The Final Moment
The woman is alone in her house, alone in her bathtub. The water was hot and she is in a deep, deep sleep. She has hoarded all of the pain pills after her C-section, and now the pieces are melted in her body. With a seeming patience, they are slowing her down. For the first time in a long, long time, there is some hint of a smile on her lips, and no tears waiting in her eyes. She gave a fleeting worry about the man who loves her and is also sad, but he is away, farther away than just work, and so the thought of him leaves quickly. Instead of a note, she left the dirty, discarded baby bottle on the bathroom counter. Slowly, the water in her tub begins to turn cold.
The man is at work. For a moment he feels a sharp pain in his chest, stealing his breath. He thinks "I'm having a heart attack." But, the pain passes and the moment is gone and his discipline tells him that there is work to be done. He tries to call her at lunch but the phone just rings and rings, and he leaves a message. He worries a bit and calls a neighbor to ask her to check in, but it is the neighbor's grocery day, and she is already in the supermarket gazing at the food labels. She says she will check when she gets home, but, while looking at produce, the school calls and her little boy has fallen off of the monkey bars and needs to go to the emergency room. She is a human being and a parent, and has all of the limits associated with these two titles. She forgets all about the man and the woman and leaves her cart standing as she rushes out of the store. At that moment, she is heroic, but she is the heroine of a different tale. However, he doesn't know this and returns to his work, eats a Snickers bar in the afternoon, and in the evening, gets ready to go home. If this were a time of prophets, maybe he would have had a more concrete warning, but, if this were the time of prophets, he would probably ignore it.

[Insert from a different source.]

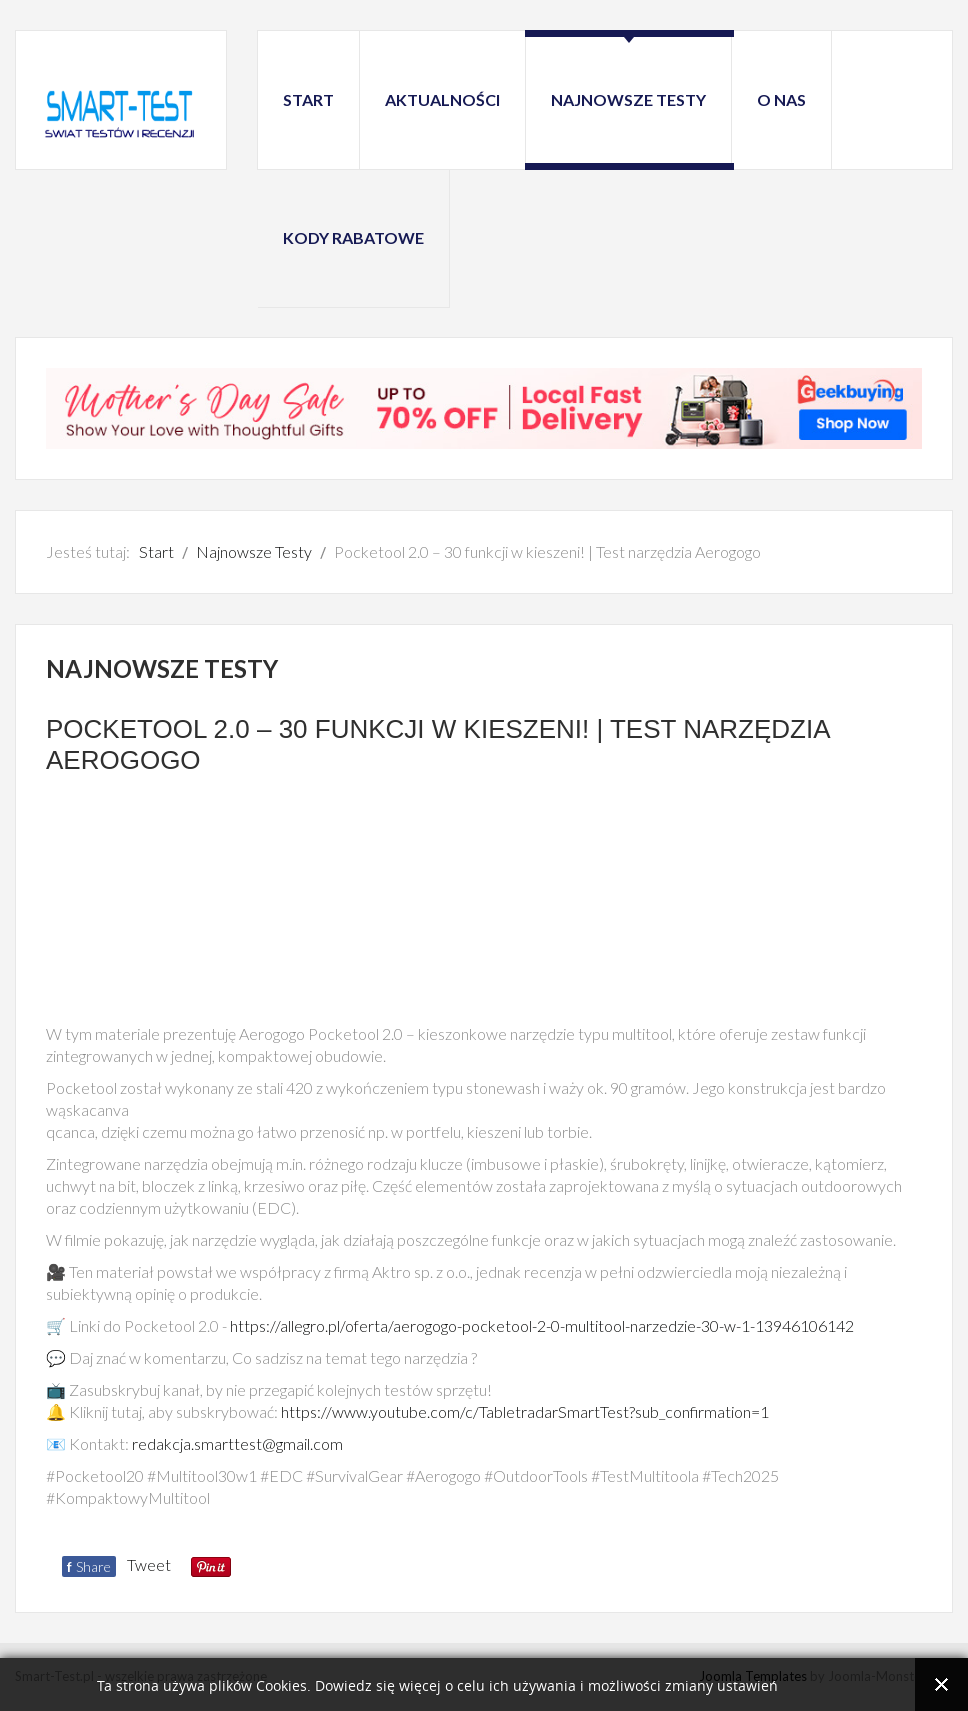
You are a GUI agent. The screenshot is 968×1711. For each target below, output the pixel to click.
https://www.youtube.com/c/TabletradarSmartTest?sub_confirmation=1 (525, 1411)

And here I am, still writing this, becoming less optimistic that I can spin this into something happy. I am just a fly on the wall of this story. How is it that when I write, the characters take control of the story and do what they want? I have seem similar questions, and if I have seen the answer, I don't remember it. I wish that there was something sublime to all of this. I do think that there is one more moment that we need to see, a post-moment moment.
written for The Sunday Whirl Wordle 97
This is the third part of a story that I have made from the weekly wordles since I started participating in the prompts. The first one is One Moment in One Day and the second is At Some Point Later. You can go to them from here by clicking on the titles here, or in the side bar. I am glad that I paid attention to the comments from the One Moment in One Day and didn't stop there, although this story makes me sad.